Hoje voltei para lá, na praça do peixe. Mas antes de ir, liguei para o Beto para lhe dizer que estava a chegar lá na praça. Ele me confirmou que estava lá e que iria controlar a chegada do carro. Demos as voltas de sempre e depois ele procurou um lugar para se limpar o peixe. Arranjou uma cadeira de plástico para eu me acomodar.

Enquanto ele fazia o trabalho, sempre com o Mingo, fomos conversando e, acabei por saber que ele está nesse serviço há 2 anos, está com 30 anos de idade, tem uma esposa com a qual tem duas filhas que estudam num colégio e vive numa casa própria, situado num bairro da periferia. Fiquei ainda a saber que está a fazer esse trabalho porque foi despedido há 2 anos, por culpa da crise financeira, de uma empresa (que eu conheço bem) onde ele prestava serviço como motorista, com curso de condução defensiva. Me disse ainda que a sua carta extraviou-se e está à espera da segunda via da mesma faz mais de 1 ano, junto da DNVT.

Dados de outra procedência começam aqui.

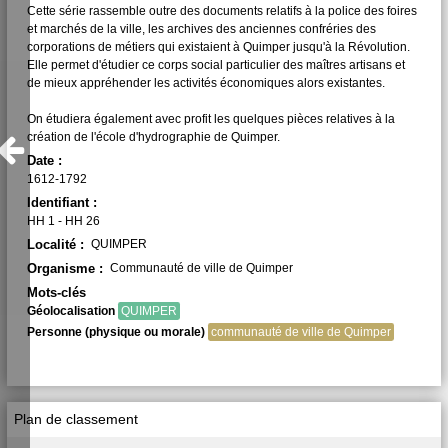
Cette série rassemble outre des documents relatifs à la police des foires
et marchés de la ville, les archives des anciennes confréries des
corporations de métiers qui existaient à Quimper jusqu'à la Révolution.
Elle permet d'étudier ce corps social particulier des maîtres artisans et
de mieux appréhender les activités économiques alors existantes.
On étudiera également avec profit les quelques pièces relatives à la
création de l'école d'hydrographie de Quimper.
Date :
1612-1792
Identifiant :
HH 1 - HH 26
Localité :
QUIMPER
Organisme :
Communauté de ville de Quimper
Mots-clés
Géolocalisation
QUIMPER
Personne (physique ou morale)
communauté de ville de Quimper
Plan de classement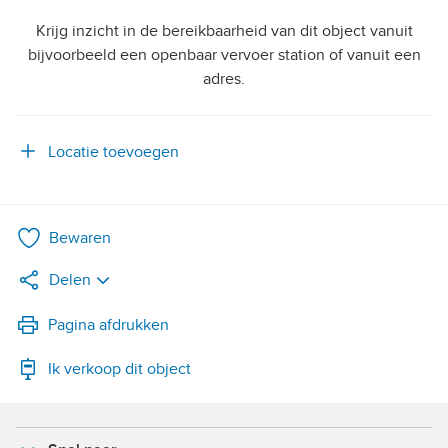
Krijg inzicht in de bereikbaarheid van dit object vanuit
bijvoorbeeld een openbaar vervoer station of vanuit een
adres.
Locatie toevoegen
Bewaren
Delen
LinkedIn
Pagina afdrukken
Ik verkoop dit object
WhatsApp
X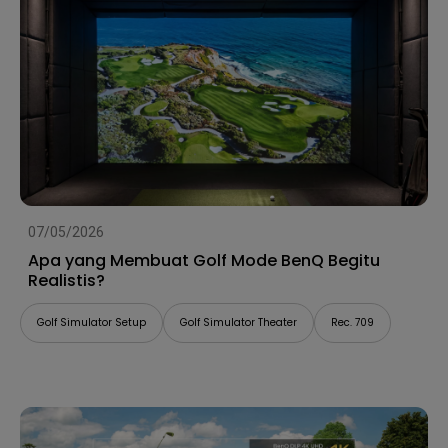
07/05/2026
Apa yang Membuat Golf Mode BenQ Begitu
Realistis?
Golf Simulator Setup
Golf Simulator Theater
Rec. 709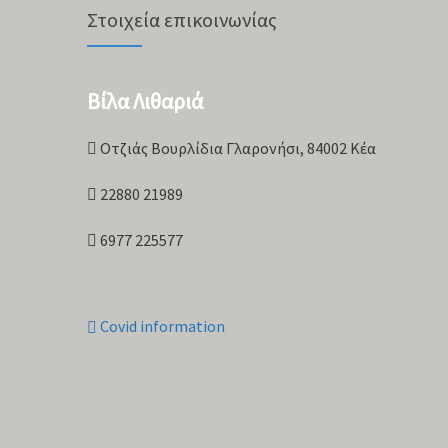
Στοιχεία επικοινωνίας
Βίλα Λιθαριά
Οτζιάς Βουρλίδια Γλαρονήσι, 84002 Κέα
22880 21989
6977 225577
Covid information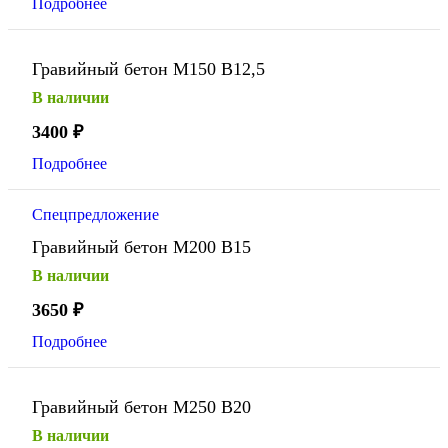
Подробнее
Гравийный бетон М150 В12,5
В наличии
3400
₽
Подробнее
Спецпредложение
Гравийный бетон М200 В15
В наличии
3650
₽
Подробнее
Гравийный бетон М250 В20
В наличии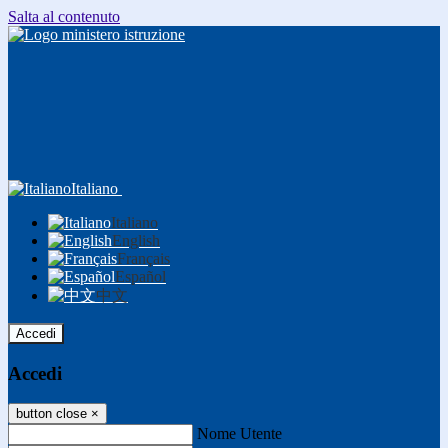
Salta al contenuto
Italiano
Italiano
English
Français
Español
中文
Accedi
Accedi
button close
×
Nome Utente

No final de tudo, me aconselhou como tratar o peixe na arca etc etc.
Se nota que o Beto é mais um daqueles milhares de jovens líderes de grupos, com vontade e predisposição de trabalhar, mas lhe falta oportunidade e confiança para demonstrar, com liberdade, o que ele é realmente capaz de fazer com as potencialidades de que é dotado, coisa que não se mede necessariamente durante um colóquio/entrevista para trabalhar.

O Beto, a ser verdade no relato que me fez - e eu acredito - é mais um daqueles milhares de jovens que nós etiquetamos como “descartáveis” e, por isso mesmo, fora de quaisquer estratificação social criada pela sociologia da vida. Mas o pouco que ele me demonstrou foi o suficiente para acreditar que ele quer viver com dignidade e trabalho correto, ainda que fora de quaisquer tipo de consideração nos nossos esquemas mentais demasiado ‘anormais’.

Enfim, o Beto me fez lembrar o meu filho Jorge, que durante a sua curtíssima vida (apenas 27 anos de idade) trabalhou alternadamente como lotador de táxi ou como carregador no mercado, vítima do nosso egoísmo desmedido, por passarmos o tempo a ver toda uma floresta sem, porém, ter em conta as especificidades e a importância de cada árvore, que na verdade é o que deverá manter a subsistência da floresta como parte do ecossistema para a sobrevivência da ‘oikos’. Precisamos nos regenerar num processo de ecologia mental, para sermos mais humanos e considerarmos mais as pessoas... todas as pessoas!